Why This Matters: The Invisible Circuit Board

Most people approaching Claude projects are trying to build circuits without understanding components. They’re connecting random wires and hoping for illumination. But when you understand that:

  • Some documents provide energy (power sources)
  • Some documents amplify signals (transistors)
  • Some documents filter and focus (capacitors)
  • Some documents shape output for reality (output stage)

…then you can build circuits that actually work. You’re not just throwing documents at Claude and hoping for magic - you’re building an innovation amplifier with purpose and precision.

Here is a simple ‘playable’ interactive sketch you can mess around with to try to make this more visible.

The Gap Between DOS and Snap Circuits

This is why my Claude projects feel less like typing into DOS and more like building with Snap Circuits. I can see the circuit before I build it, I understand what each component does, and I know how they’ll work together to amplify my initial creative spark into something powerful enough to change how we work.

But here’s the thing: when I tell my friends to “just use Claude projects,” I’m essentially handing them a box of unmarked electronic components with no circuit board, no color coding, and no instruction manual. They don’t see the amplifier circuit in their mind. They don’t know which documents provide power versus which ones filter noise. They’re staring at that blinking cursor, trying to build something when they can’t even visualize what they’re building.

It’s like expecting someone to build a working amplifier when they’ve never seen a circuit diagram. They might have all the right components scattered on their desk - brilliant analyses, thoughtful user research, innovative ideas - but without the mental model of how these pieces connect and amplify each other, they’re just typing into the void.

From Individual Circuits to Complete Systems

What makes this even more challenging is that my amplifier circuit is just one task in one project. Across an entire organization, there are hundreds of these circuits that need to be built, each requiring its own careful selection of power sources, amplifiers, filters, and output stages. I can hold maybe a dozen of these circuit patterns in my head, but I certainly can’t design mental models for every task in every project across every division.
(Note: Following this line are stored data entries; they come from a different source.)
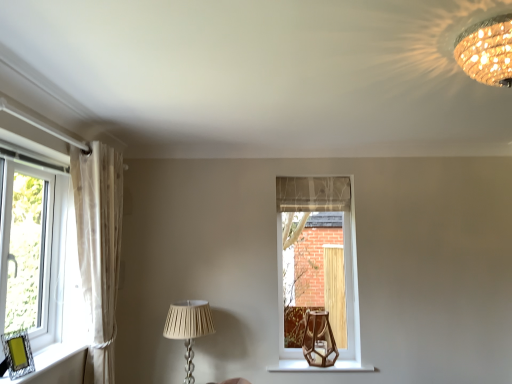 Measure the distance between white pleated fabric lampshade at lower center, positioned as the first lamp in bottom-to-top order, and camera.

The distance of white pleated fabric lampshade at lower center, positioned as the first lamp in bottom-to-top order, from camera is 9.24 feet.

Describe the element at coordinates (188, 327) in the screenshot. I see `white pleated fabric lampshade at lower center, arranged as the second lamp when viewed from the front` at that location.

At what (x,y) coordinates should I click in order to perform the action: click on brown glass table lamp at center. Please return your answer as a coordinate pair (x, y). Image resolution: width=512 pixels, height=384 pixels. Looking at the image, I should click on (319, 340).

Measure the distance between point (x=479, y=56) and camera.

Point (x=479, y=56) is 5.41 feet from camera.

The width and height of the screenshot is (512, 384). What are the coordinates of `sheer white curtain at left` in the screenshot? It's located at (99, 249).

This screenshot has width=512, height=384. In order to click on white pleated fabric lampshade at lower center, positioned as the 1th lamp in left-to-right order in this screenshot , I will do `click(188, 327)`.

This screenshot has height=384, width=512. In order to click on window that appears above the clear glass window at center, the first window when ordered from back to front (from a real-world perspective) in this screenshot , I will do `click(95, 240)`.

Which is in front, point (97, 352) or point (292, 182)?

Point (97, 352)

Is clear glass window at left, which is the second window in back-to-front order, wider than clear glass window at center, marked as the 1th window in a right-to-left arrangement?

In fact, clear glass window at left, which is the second window in back-to-front order, might be narrower than clear glass window at center, marked as the 1th window in a right-to-left arrangement.

From the image's perspective, who appears lower, clear glass window at center, marked as the 1th window in a right-to-left arrangement, or white pleated fabric lampshade at lower center, marked as the second lamp in a right-to-left arrangement?

white pleated fabric lampshade at lower center, marked as the second lamp in a right-to-left arrangement, appears lower in the image.

Where is `the 1st window above the white pleated fabric lampshade at lower center, the first lamp positioned from the back (from the image's perspective)`? The width and height of the screenshot is (512, 384). the 1st window above the white pleated fabric lampshade at lower center, the first lamp positioned from the back (from the image's perspective) is located at coordinates (317, 268).

From a real-world perspective, is clear glass window at center, marked as the 1th window in a right-to-left arrangement, on top of white pleated fabric lampshade at lower center, marked as the second lamp in a right-to-left arrangement?

Indeed, from a real-world perspective, clear glass window at center, marked as the 1th window in a right-to-left arrangement, stands above white pleated fabric lampshade at lower center, marked as the second lamp in a right-to-left arrangement.

From the image's perspective, which is above, brown glass table lamp at center or clear glass window at left, which is the second window in back-to-front order?

clear glass window at left, which is the second window in back-to-front order.

Find the location of a particular element. The image size is (512, 384). table lamp that appears below the clear glass window at left, which is the second window in back-to-front order (from a real-world perspective) is located at coordinates (319, 340).

Looking at this image, considering the relative positions of brown glass table lamp at center and clear glass window at left, which is the second window in back-to-front order, in the image provided, is brown glass table lamp at center to the left of clear glass window at left, which is the second window in back-to-front order, from the viewer's perspective?

No.

Does brown glass table lamp at center have a greater height compared to clear glass window at left, which ranks as the first window in left-to-right order?

No, brown glass table lamp at center is not taller than clear glass window at left, which ranks as the first window in left-to-right order.

Is clear glass window at left, which is the second window in back-to-front order, bigger or smaller than wooden hexagonal vase at lower center?

Clearly, clear glass window at left, which is the second window in back-to-front order, is larger in size than wooden hexagonal vase at lower center.

In the scene shown: From a real-world perspective, is clear glass window at left, which is the second window in back-to-front order, located beneath wooden hexagonal vase at lower center?

No.

Would you say clear glass window at left, placed as the 2th window when sorted from right to left, is inside or outside wooden hexagonal vase at lower center?

The correct answer is: outside.

From the image's perspective, would you say clear glass window at left, placed as the 2th window when sorted from right to left, is shown under wooden hexagonal vase at lower center?

No, from the image's perspective, clear glass window at left, placed as the 2th window when sorted from right to left, is not beneath wooden hexagonal vase at lower center.

Is clear glass window at left, which ranks as the first window in left-to-right order, not near gold textured chandelier at upper right, marked as the 2th lamp in a left-to-right arrangement?

Indeed, clear glass window at left, which ranks as the first window in left-to-right order, is not near gold textured chandelier at upper right, marked as the 2th lamp in a left-to-right arrangement.

Is clear glass window at left, which ranks as the first window in left-to-right order, not within gold textured chandelier at upper right, the 2th lamp when ordered from back to front?

Yes.

Based on the photo, which point is more distant from viewer, (103, 252) or (488, 26)?

The point (103, 252) is more distant.

Considering the relative sizes of clear glass window at left, placed as the 2th window when sorted from right to left, and gold textured chandelier at upper right, marked as the 2th lamp in a left-to-right arrangement, in the image provided, is clear glass window at left, placed as the 2th window when sorted from right to left, bigger than gold textured chandelier at upper right, marked as the 2th lamp in a left-to-right arrangement,?

Correct, clear glass window at left, placed as the 2th window when sorted from right to left, is larger in size than gold textured chandelier at upper right, marked as the 2th lamp in a left-to-right arrangement.

Which object is more forward, sheer white curtain at left or brown glass table lamp at center?

sheer white curtain at left is in front.

Is sheer white curtain at left directly adjacent to brown glass table lamp at center?

No, sheer white curtain at left is not making contact with brown glass table lamp at center.

Considering the relative positions of sheer white curtain at left and brown glass table lamp at center in the image provided, is sheer white curtain at left to the left of brown glass table lamp at center from the viewer's perspective?

Yes.

Is sheer white curtain at left wider or thinner than brown glass table lamp at center?

Considering their sizes, sheer white curtain at left looks slimmer than brown glass table lamp at center.

From a real-world perspective, between brown glass table lamp at center and gold textured chandelier at upper right, positioned as the first lamp in right-to-left order, who is vertically higher?

gold textured chandelier at upper right, positioned as the first lamp in right-to-left order, is physically above.

Is point (316, 362) positioned behind point (486, 38)?

Yes.

Which of these two, brown glass table lamp at center or gold textured chandelier at upper right, which appears as the 2th lamp when ordered from the bottom, is wider?

Wider between the two is gold textured chandelier at upper right, which appears as the 2th lamp when ordered from the bottom.

This screenshot has width=512, height=384. I want to click on window that appears above the clear glass window at center, marked as the 1th window in a right-to-left arrangement (from a real-world perspective), so click(95, 240).

Where is `the 1st window above the white pleated fabric lampshade at lower center, positioned as the 1th lamp in left-to-right order (from the image's perspective)`? The image size is (512, 384). the 1st window above the white pleated fabric lampshade at lower center, positioned as the 1th lamp in left-to-right order (from the image's perspective) is located at coordinates (317, 268).

Which object lies further to the anchor point brown glass table lamp at center, clear glass window at center, arranged as the 2th window when viewed from the left, or wooden hexagonal vase at lower center?

The object further to brown glass table lamp at center is clear glass window at center, arranged as the 2th window when viewed from the left.

From the image, which object appears to be nearer to brown glass table lamp at center, gold textured chandelier at upper right, the 1th lamp viewed from the front, or clear glass window at left, placed as the 2th window when sorted from right to left?

The object closer to brown glass table lamp at center is clear glass window at left, placed as the 2th window when sorted from right to left.

Estimate the real-world distances between objects in this image. Which object is further from white pleated fabric lampshade at lower center, arranged as the second lamp when viewed from the front, gold textured chandelier at upper right, marked as the 2th lamp in a left-to-right arrangement, or clear glass window at center, arranged as the 2th window when viewed from the left?

Based on the image, gold textured chandelier at upper right, marked as the 2th lamp in a left-to-right arrangement, appears to be further to white pleated fabric lampshade at lower center, arranged as the second lamp when viewed from the front.

From the image, which object appears to be farther from brown glass table lamp at center, wooden hexagonal vase at lower center or clear glass window at left, placed as the 2th window when sorted from right to left?

Based on the image, clear glass window at left, placed as the 2th window when sorted from right to left, appears to be further to brown glass table lamp at center.

Estimate the real-world distances between objects in this image. Which object is closer to brown glass table lamp at center, clear glass window at left, which ranks as the first window in left-to-right order, or gold textured chandelier at upper right, marked as the 2th lamp in a left-to-right arrangement?

Among the two, clear glass window at left, which ranks as the first window in left-to-right order, is located nearer to brown glass table lamp at center.

From the image, which object appears to be nearer to white pleated fabric lampshade at lower center, positioned as the first lamp in bottom-to-top order, sheer white curtain at left or brown glass table lamp at center?

Based on the image, sheer white curtain at left appears to be nearer to white pleated fabric lampshade at lower center, positioned as the first lamp in bottom-to-top order.

In the scene shown: From the image, which object appears to be nearer to gold textured chandelier at upper right, the 1th lamp viewed from the front, brown glass table lamp at center or white pleated fabric lampshade at lower center, positioned as the first lamp in bottom-to-top order?

Based on the image, white pleated fabric lampshade at lower center, positioned as the first lamp in bottom-to-top order, appears to be nearer to gold textured chandelier at upper right, the 1th lamp viewed from the front.

Based on their spatial positions, is white pleated fabric lampshade at lower center, arranged as the 2th lamp when viewed from the top, or sheer white curtain at left closer to gold textured chandelier at upper right, the 1th lamp viewed from the front?

Based on the image, sheer white curtain at left appears to be nearer to gold textured chandelier at upper right, the 1th lamp viewed from the front.

Locate an element on the screen. window between white pleated fabric lampshade at lower center, the first lamp positioned from the back, and wooden hexagonal vase at lower center, in the horizontal direction is located at coordinates (317, 268).

You are a GUI agent. You are given a task and a screenshot of the screen. Output one action in this format:
    pyautogui.click(x=<x>, y=<y>)
    Task: Click on the lamp between clear glass window at left, which ranks as the first window in left-to-right order, and gold textured chandelier at upper right, acting as the 1th lamp starting from the top, in the horizontal direction
    The height and width of the screenshot is (384, 512).
    Given the screenshot: What is the action you would take?
    pyautogui.click(x=188, y=327)

This screenshot has width=512, height=384. In order to click on window situated between sheer white curtain at left and gold textured chandelier at upper right, marked as the 2th lamp in a left-to-right arrangement, from left to right in this screenshot , I will do `click(317, 268)`.

In order to click on curtain located between clear glass window at left, the 1th window from the front, and wooden hexagonal vase at lower center in the left-right direction in this screenshot , I will do `click(99, 249)`. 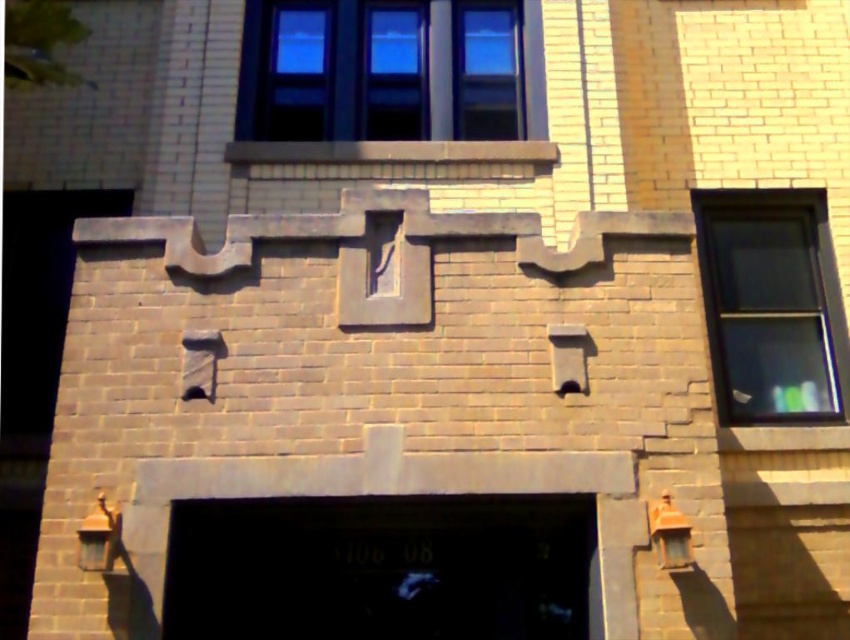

That’s exactly why we’re building Work Squared - to make these invisible circuit boards visible, to color-code the components, to show how energy flows from raw inspiration through multiple stages of refinement to actionable output. We’re trying to give everyone their own Snap Circuits kit for AI-powered work, complete with:

  • Clear component types that are visually distinct
  • Obvious connection points between different elements
  • Visible energy flow so you can see what’s working
  • Pre-built patterns for common circuits
  • The flexibility to create new configurations

Until then, I’ll keep building my mental amplifier circuits, transforming game retrospectives and technical papers into innovation agendas. But I’m increasingly aware that the real innovation isn’t in any individual circuit I create - it’s in making the circuit board itself visible to everyone else.